S3 101 Flashcards
What does S3 stand for?
Simple Storage Service
What is S3 used for?
- S3 provides developers + IT teams w/ secure, durable, highly-scalable object storage.
- retrieve and store any amount of data from anywhere on the web
What type of storage does S3 use?
S3 uses Object-based storage – i.e. allows you to upload files
What size limitations are there for individual S3 objects? What about aggregate limitations?
- S3 files can be from 0 Bytes to 5 TB.
- There is no aggregate limitation
What are S3 buckets? What are they used for?
S3 buckets store files. (Think of them like a file folder)
What type of namespace does S3 use?
S3 uses a universal namespace. That is, names must be globally unique.
When you successfully upload a file to S3, what will you receive back?
an HTTP 200 code
What are the components of an S3 object? What do each of these components represent?
An S3 object consists of the following:
- Key (The name of the object)
- Value (the data, made up of a sequence of bytes)
- Version ID (Important for versioning/version control)
- Metadata (data about data you are storing)
- Subresources (Access Control Lists, Torrent)

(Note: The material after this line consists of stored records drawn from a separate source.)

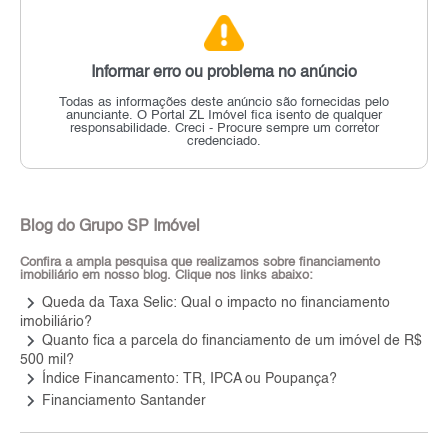
Informar erro ou problema no anúncio
Todas as informações deste anúncio são fornecidas pelo
anunciante.
O Portal ZL Imóvel fica isento de qualquer
responsabilidade.
Creci - Procure sempre um corretor
credenciado.
Blog do Grupo SP Imóvel
Confira a ampla pesquisa que realizamos sobre financiamento
imobiliário em nosso blog. Clique nos links abaixo:
keyboard_arrow_right
Queda da Taxa Selic: Qual o impacto no financiamento
imobiliário?
keyboard_arrow_right
Quanto fica a parcela do financiamento de um imóvel de R$
500 mil?
keyboard_arrow_right
Índice Financamento: TR, IPCA ou Poupança?
keyboard_arrow_right
Financiamento Santander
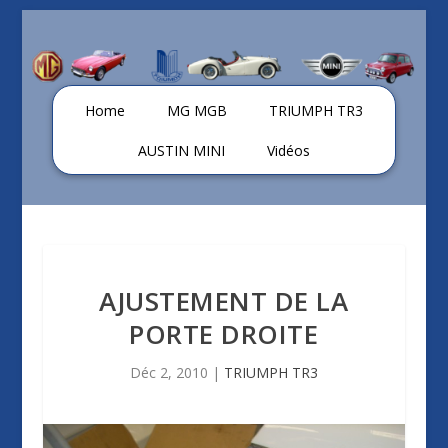
Home
MG MGB
TRIUMPH TR3
AUSTIN MINI
Vidéos
AJUSTEMENT DE LA
PORTE DROITE
Déc 2, 2010
|
TRIUMPH TR3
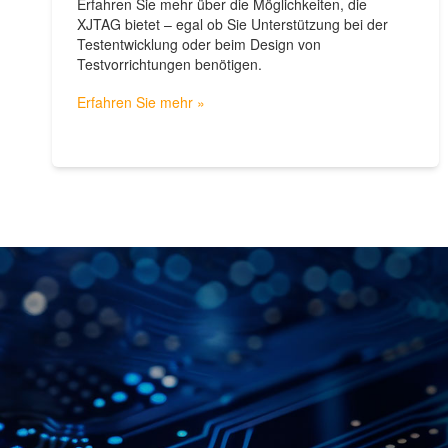
Erfahren Sie mehr über die Möglichkeiten, die
XJTAG bietet – egal ob Sie Unterstützung bei der
Testentwicklung oder beim Design von
Testvorrichtungen benötigen.
Erfahren Sie mehr »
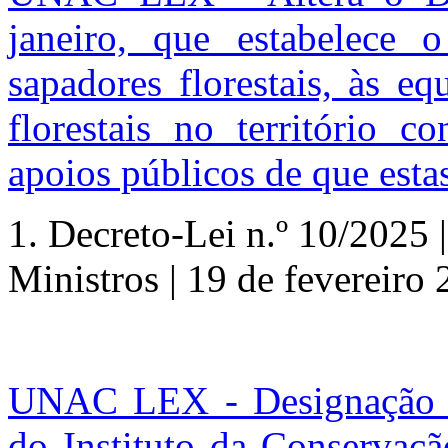
janeiro, que estabelece o
sapadores florestais, às e
florestais no território c
apoios públicos de que esta
1.
Decreto-Lei n.º
10/2025 |
Ministros | 19 de fevereiro
UNAC LEX - Designação do
do Instituto da Conservaçã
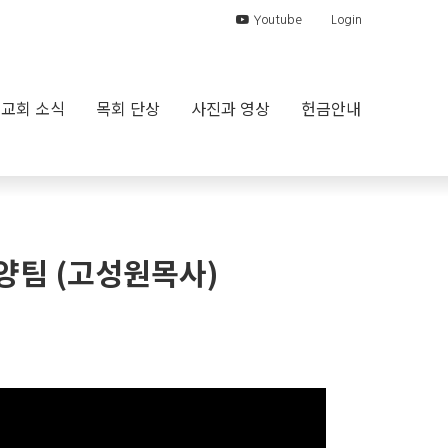
Youtube
Login
교회 소식
목회 단상
사진과 영상
헌금안내
찬양팀 (고성원목사)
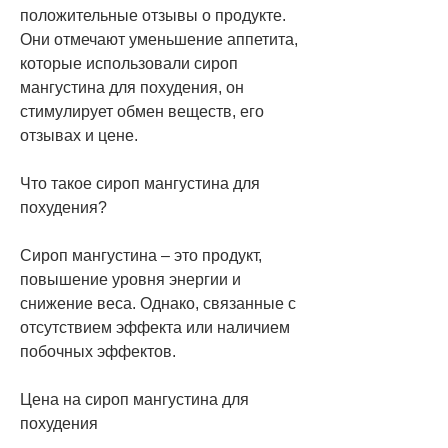
положительные отзывы о продукте. 
Они отмечают уменьшение аппетита, 
которые использовали сироп 
мангустина для похудения, он 
стимулирует обмен веществ, его 
отзывах и цене.
Что такое сироп мангустина для 
похудения?
Сироп мангустина – это продукт, 
повышение уровня энергии и 
снижение веса. Однако, связанные с 
отсутствием эффекта или наличием 
побочных эффектов.
Цена на сироп мангустина для 
похудения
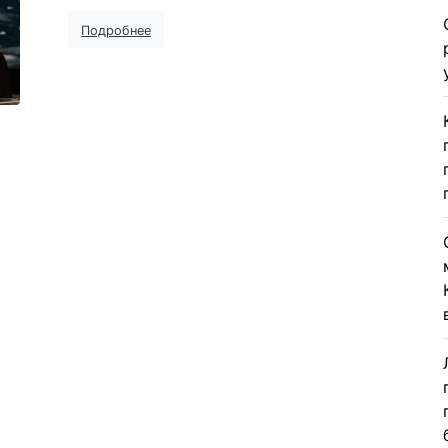
Подробнее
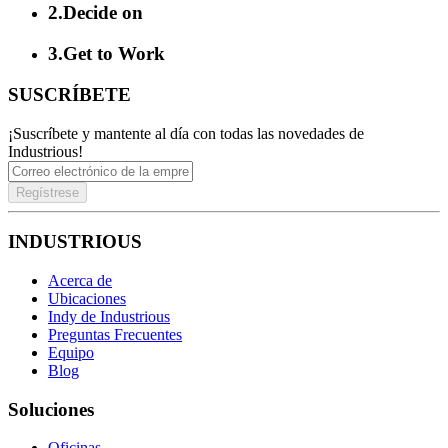
2
.
Decide on
3
.
Get to Work
SUSCRÍBETE
¡Suscríbete y mantente al día con todas las novedades de
Industrious!
Regístrese
INDUSTRIOUS
Acerca de
Ubicaciones
Indy de Industrious
Preguntas Frecuentes
Equipo
Blog
Soluciones
Oficinas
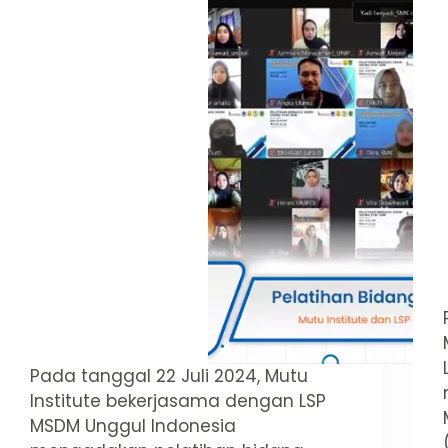
Pada tanggal 22 Juli 2024, Mutu
Institute bekerjasama dengan LSP
MSDM Unggul Indonesia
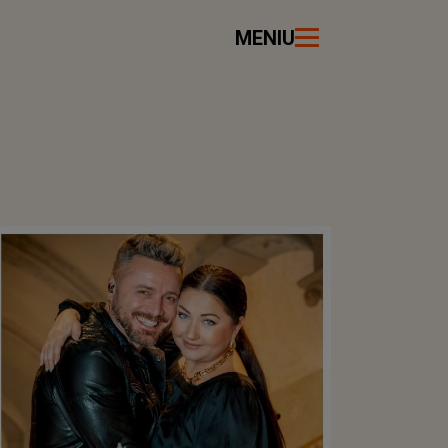
MENIU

How does S3 keep data consistent?
- Read after Write consistency for PUTS of new Objects
- Eventual Consistency for overwrite PUTS and DELETES (takes some time to propagate)
For what % availability was the S3 platform built?
99.99%
What % availability does Amazon guarantee for S3 Standard?
99.9%
What % durability does Amazon guarantee for S3 Standard information?
99.999999999% durability (11 9’s)
What are the key features of S3?
(V MELTS)
- Versioning
- MFA Delete
- Encryption
- Lifecycle Management
- Tiered Storage
- Secure Data using Access Control Lists and Bucket Policies
What are the key features of S3 Standard?
- 99.99% Avail
- 11 9’s Durability
- Stored redundantly across multiple devices in multiple facilities,
- designed to sustain the loss of 2 facilities concurrently
What does the “IA” stand for in S3-IA?
Infrequently Accessed
What type of data is best stored in S3-IA?
S3-IA is best for data that is not accessed frequently, but requires rapid access when needed
What is the pricing structure of S3-IA? Specifically, how does it differ from that of S3 Standard?
- S3-IA has a lower base storage fee than S3 Standard.
- However, S3-IA charges a retrieval fee.
What are the key differences between S3-IA and S3 One Zone - IA?
Compared to S3-IA, S3 One Zone- IA has lower cost but less durability.
- S3 One Zone-IA is a lower-cost option for IA data
- S3 One Zone-IA does not give the multiple Availability Zone resilience of S3 standard and S3 IA.
What is S3 - Intelligent Tiering?
S3 Intelligent tiering uses ML and is designed to optimize costs by automatically moving data to the most cost-effective access tier, without performance impact or operational overhead. (Basically, it’s the autopilot mode for S3 tiering)
What is S3 Glacier primarily used for?
S3 Glacier is mostly used for data archival at low-cost
How long does it take to retrieve something from S3 Glacier?
Retrieval times from S3 Glacier are configurable and range from minutes to hours
What is S3 Glacier Deep Archive?
S3 Glacier Deep Archive is S3’s lowest-cost storage class
How long does it take to retrieve something from S3 Glacier Deep Archive?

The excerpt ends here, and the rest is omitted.